■ **What the task requires**: Only one stretch of the data below is needed. Output the lines from the one with "Carte cadeau" up to and including the one with "Polityką Prywatno", exactly as they stand.
Supplied records START
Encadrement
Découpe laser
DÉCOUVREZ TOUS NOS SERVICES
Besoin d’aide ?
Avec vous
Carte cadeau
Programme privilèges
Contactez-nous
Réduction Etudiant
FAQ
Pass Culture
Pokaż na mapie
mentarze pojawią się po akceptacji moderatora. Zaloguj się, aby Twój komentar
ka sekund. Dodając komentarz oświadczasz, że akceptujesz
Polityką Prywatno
Supplied records END
Supplied records START
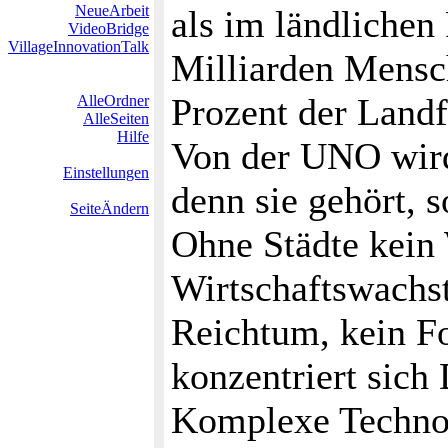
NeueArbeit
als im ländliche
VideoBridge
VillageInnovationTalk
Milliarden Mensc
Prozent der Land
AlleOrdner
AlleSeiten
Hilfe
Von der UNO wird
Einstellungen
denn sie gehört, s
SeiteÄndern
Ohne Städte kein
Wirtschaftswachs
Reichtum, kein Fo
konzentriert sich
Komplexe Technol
Supplied records END
■ **Answer area**:
Carte cadeau
Programme privilèges
Contactez-nous
Réduction Etudiant
FAQ
Pass Culture
Pokaż na mapie
mentarze pojawią się po akceptacji moderatora. Zaloguj się, aby Twój komentar
ka sekund. Dodając komentarz oświadczasz, że akceptujesz
Polityką Prywatno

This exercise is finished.